Behind the scenes: in a week in which ITN is producing Ofcom’s Small Screen: Big Debate virtual conference, Richard Lawson looks into the future of commercial production at the broadcast news operation
There’s nothing like the build-up to a conference. Take Ofcom’s Small Screen: Big Debate that opens today. Laying cables, building booths, tweaking lights and opening the doors on the day to see thousands of people thunder in to enjoy the fruits of your labour.
Oh, actually. Wait. That was life BC (‘Before Coronavirus’). This year, when the pandemic struck, circumstances changed – dramatically. And so did we.
In the six months since lockdown we’ve created a virtual conference business out of nowhere. How did we get there?
It’s apt that this article is a contribution to ITN’s 65-year anniversary celebration, as it’s our decades of live broadcasting experience that made our proposition so compelling. For companies wondering how to pull off a live-streamed event for the first time, ITN is a production partner they can trust.
“You are creating something that feels as much like a live TV show as a live event”
ITN also understands how to make engaging telly and video content, and we’ve used that know-how here too. The trick with virtual conferences is not to treat them like a real-world conference plus a webcam, but to recognise that they are being consumed by viewers in an entirely different way.
This means creating something that feels as much like a live TV show as a live event – keeping individual segments short and pithy, snappily editing live on multiple cameras throughout, creating introductory films that break up the on-stage content, sometimes segmenting the content over a series of days as individual episodes, cutting between multiple locations and so on.
Alongside these elements, we’ve also had to find ways of capturing the energy of a physical conference – using message board technology to facilitate Q&As, creating break-out chatrooms in which delegates can network, providing opportunities to meet the sponsors and more.
Change might have been born of necessity but it has provided new opportunities for our clients – a set purpose-built in ITN’s atrium, home of ITV News’ election specials; the ability to pre-record and edit entire segments in advance and then stream them ‘as live’; and both speakers and viewers are now able to participate from anywhere in the world.
Creating a new business
There has been a lot of talk about how businesses have had to pivot to survive this year, but I wouldn’t say we exactly pivoted in this case.
A recent park stroll was instructive.
My dad has always enjoyed embarrassing the rest of his family by talking to any random stranger who piques his interest. He was up to his old tricks when he and my mum paid us a visit last weekend and we all went for a walk.
Upon spotting two very large blokes practicing a choreographed series of small, neat steps from side to side and back and forth in front of the park bandstand, he decided to wander up and ask them if they were line dancing.
They politely informed him that no, they were in fact practicing boxing steps. “Nice fellas,” he declared after a brief chat, leaving the bemused, nice fellas to continue their routine.
“We’ve launched an entirely new business for ITN from scratch”
For the commercial production division at ITN Productions, this year has been less a matter of pivoting and more a matter of performing a series of quick side-steps and nimble shimmies – part line-dancing, part boxing our way out of trouble.
Of course, being agile and reactive has always been part of the skillset of ITN Productions – and all of ITN.
So, within days of lockdown, we were successfully flipping a business – industry news, which had been entirely built on ‘in real life’ conferences – to digital launches.
Within weeks, we were selling in and making fast turn-around Covid-response films for major industries.
Within a month, we had persuaded TSB Bank to fully fund and sponsor a Channel 4 Covid-themed documentary, Britain’s Unsung Heroes, which was ITNP’s first advertiser-funded programmes in a while and the start of what looks like being a new trend for us.

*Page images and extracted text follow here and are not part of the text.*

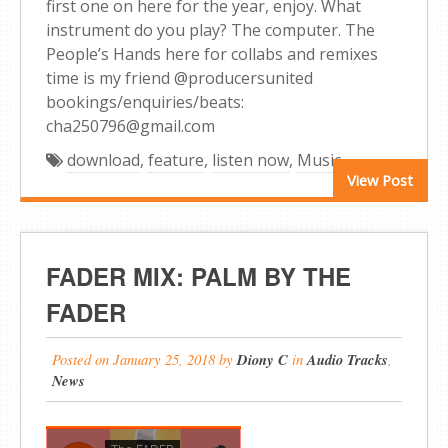
first one on here for the year, enjoy. What
instrument do you play? The computer. The
People’s Hands here for collabs and remixes
time is my friend @producersunited
bookings/enquiries/beats:
cha250796@gmail.com
download
,
feature
,
listen now
,
Music
View Post
FADER MIX: PALM BY THE
FADER
Posted on
January 25, 2018
by
Diony C
in
Audio Tracks
,
News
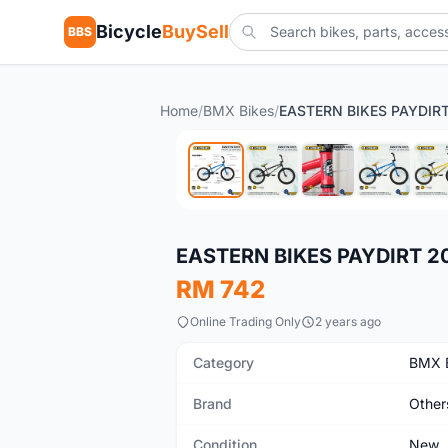
Bicycle
BuySell
BBS
Home
/
BMX Bikes
/
New
EASTERN BIKES PAYDIRT 2
RM 742
Online Trading Only
2 years ago
Category
BMX 
Brand
Other
Condition
New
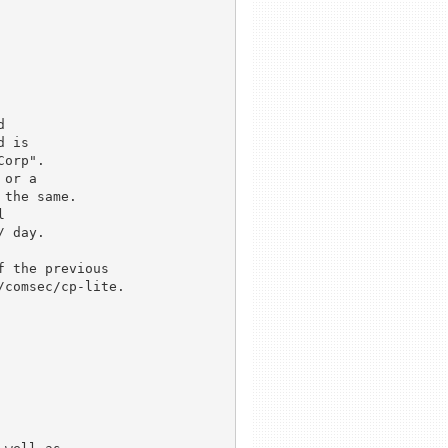


 is

orp".

or a

the same.



 day.

 the previous

comsec/cp-lite.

The sponsorship idents were shot in TSB workers’ front rooms on specially kitted-out phones and then put together in a post editor’s newly kitted-out bedroom, of course.
This agility has been particularly apparent in the way we’ve launched an entirely new business for ITN from scratch.

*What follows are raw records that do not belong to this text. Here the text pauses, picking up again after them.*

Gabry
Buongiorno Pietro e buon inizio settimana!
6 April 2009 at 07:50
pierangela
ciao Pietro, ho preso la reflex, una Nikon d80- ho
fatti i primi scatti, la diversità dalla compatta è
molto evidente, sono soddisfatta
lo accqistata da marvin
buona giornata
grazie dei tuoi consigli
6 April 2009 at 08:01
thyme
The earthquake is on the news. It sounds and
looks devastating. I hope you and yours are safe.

As those pop behemoths and early UK pioneers of line-dancing, Steps, sing in their recently-released comeback single, “Tell me what the future holds (ah-ah-ah)”.

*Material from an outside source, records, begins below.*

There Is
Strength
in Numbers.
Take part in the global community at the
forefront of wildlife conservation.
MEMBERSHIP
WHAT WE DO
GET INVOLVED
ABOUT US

Well, for commercial production at ITN, the immediate future includes more virtual conferences, including the CBI’s Conference Series, further inventive shooting around the world while still under Covid restrictions, nimble AI-powered video solutions for education publishers as in-person teaching continues to be restricted and a media-first live ad campaign for the NHS.
And after that? We’ll be part-line dancing, part-boxing our way into whatever the future holds.
- Richard Lawson is director of commercial production at ITN Productions.